Una vez que dio a luz, y en una visita que hizo al traumatólogo, amigo de sus padres, éste le confesó que la había visto en la calle en una ocasión: ella salía del coche de su marido… iban al cine, y Chemo tuvo que ayudarla a salir del vehículo porque apenas podía moverse sin sentirse morir de dolor. Leire le había visto en esa ocasión pero... hacía tiempo, desde que empezó el dolor, que no tenía humor ni para saludar… además se encontraba mal pensando en la pena que debían dar sus doloridos movimientos y su tremenda barriga de siete meses.
El amigo y médico le dijo que no se había atrevido a acercarse a ellos porque, al principio, se dedicó a observar sus toscos movimientos con ojos de profesional; y luego se sintió tan preocupado por lo que vio que le había asustado la posibilidad de acercarse a saludar, preguntar y enterarse de algo funesto.

Lo cierto es que Leire se encontró mejor en el último mes de embarazo, aunque las piernas le fallaban, como si se rompieran repentinamente: al subir un escalón o dar el siguiente paso. Aún después de dar a luz, subía dos escalones y se encontraba, repentinamente, en el suelo.

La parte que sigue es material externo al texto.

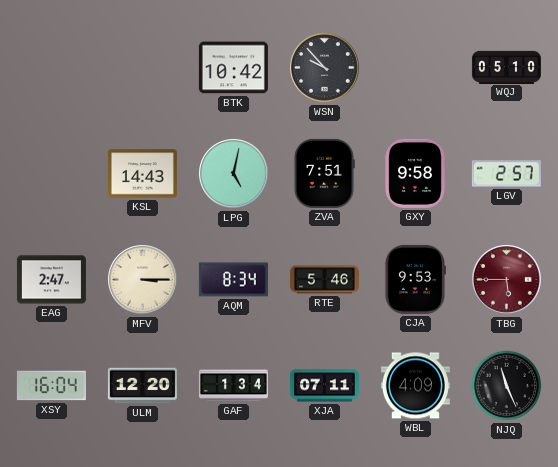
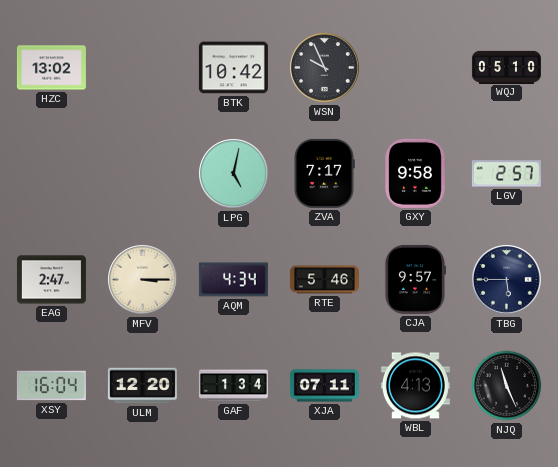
HZC: none -> 13:02
WSN: 9:53 -> 9:56
KSL: 14:43 -> none
ZVA: 7:51 -> 7:17
AQM: 8:34 -> 4:34
CJA: 9:53 -> 9:57
TBG dial: burgundy -> navy
WBL: 4:09 -> 4:13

Sigue desconociendo que le sucedió; y los episodios de dolor se repiten esporádicamente, aunque ahora puede tomar un anti-inflamatorio para poder descansar.

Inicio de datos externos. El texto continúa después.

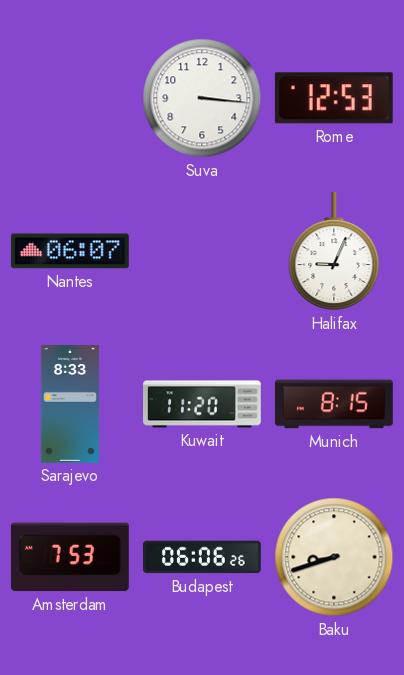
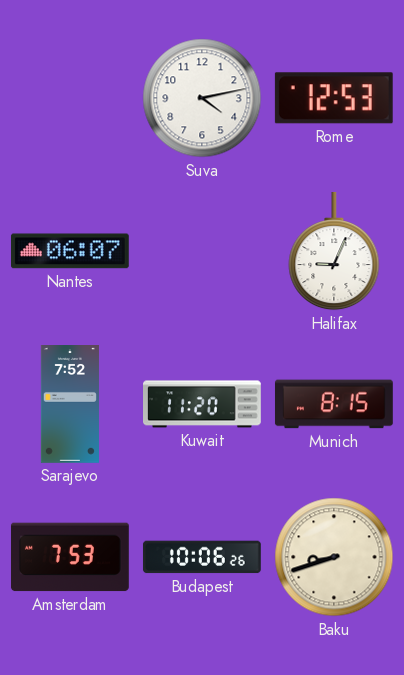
Suva: 3:16 -> 4:13
Sarajevo: 8:33 -> 7:52
Budapest: 06:06 -> 10:06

En esos meses se encontraba Leire demasiado sumergida en sus oleadas de dolor y angustia como para meditar en la indiferencia de Chemo sobre su estado.
Es en la actualidad cuando, siempre la perspectiva del tiempo y la memoria, percibe con claridad la actitud de aquél.

Y es que, tiempo después, supo Leire, primero por su amiga Irma y su marido, a quienes Chemo se había confesado y, más tarde por él mismo, que había dejado de quererla durante el embarazo… Chemo sostuvo el engaño durante dos años y medio.